The Ministry of Energy and Green Transition has begun negotiations with Independent Power Producers (IPPs) to restructure $1.7 billion in outstanding payments, as part of efforts to ease Ghana’s energy sector debt burden, currently pegged at \$3.1 billion.
Energy Minister John Abdulai Jinapor disclosed the ongoing engagements during a High-Level Dialogue themed “Addressing Ghana’s Energy Sector Challenges for Economic Transformation.” He described the talks as crucial to restoring fiscal balance in the sector.
“We are currently in discussions with IPPs to secure more favourable payment terms,” the Minister said. “Our goal is to reach a win-win outcome that will bring some relief to the sector while sustaining private investor confidence.”
He emphasized that while systemic challenges remain, government has already rolled out critical reforms aimed at improving operational performance and ensuring long-term financial sustainability.
Key reforms underway include:
- Distribution Network Improvement Programme: Routine patrols and fault resolution across ECG’s power lines to reduce outages.
- Contract Termination Drive: Cancellation of 202 underperforming contracts valued at \$227 million, £1.17 million, and €4.08 million.

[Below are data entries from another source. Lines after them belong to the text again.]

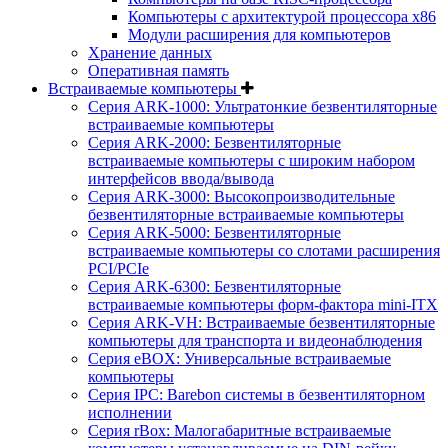
Компьютеры с архитектурой процессора x86
Модули расширения для компьютеров
Хранение данных
Оперативная память
Встраиваемые компьютеры
Серия ARK-1000: Ультратонкие безвентиляторные
встраиваемые компьютеры
Серия ARK-2000: Безвентиляторные
встраиваемые компьютеры с широким набором
интерфейсов ввода/вывода
Серия ARK-3000: Высокопроизводительные
безвентиляторные встраиваемые компьютеры
Серия ARK-5000: Безвентиляторные
встраиваемые компьютеры со слотами расширения
PCI/PCIe
Серия ARK-6300: Безвентиляторные
встраиваемые компьютеры форм-фактора mini-ITX
Серия ARK-VH: Встраиваемые безвентиляторные
компьютеры для транспорта и видеонаблюдения
Серия eBOX: Универсальные встраиваемые
компьютеры
Серия IPC: Barebon системы в безвентиляторном
исполнении
Серия rBox: Малогабаритные встраиваемые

- Zeus Billing System Rollout: A new billing platform set to go live within three months to enhance revenue tracking and assurance.
- Cash Waterfall Mechanism Compliance: Ensuring prompt, transparent payments to generators and fuel suppliers.
- Revenue Boost: ECG recorded its highest-ever monthly revenue in June 2025 GHS1.678 billion, a 47.3% increase year-on-year.
- Private Sector Participation (PSP): Cabinet has approved a multiple leasehold model to invite private players into electricity distribution.
- Fuel Security: Strengthened commitments from N-Gas, ENI, and Jubilee partners to improve reliability of gas supply for power generation.
Despite these measures, structural inefficiencies including excess capacity and low revenue recovery continue to place significant strain on the national budget. The forum revealed that under-recoveries in the sector represent around 2% of Ghana’s GDP roughly four times the nation’s annual infrastructure capital investment.
Stakeholders at the event called for an acceleration of the reforms to unlock investment opportunities and fiscal space essential for sustainable economic growth.
They also emphasized the need for a just energy transition, ensuring that future reforms prioritize access, affordability, and social equity particularly for vulnerable populations.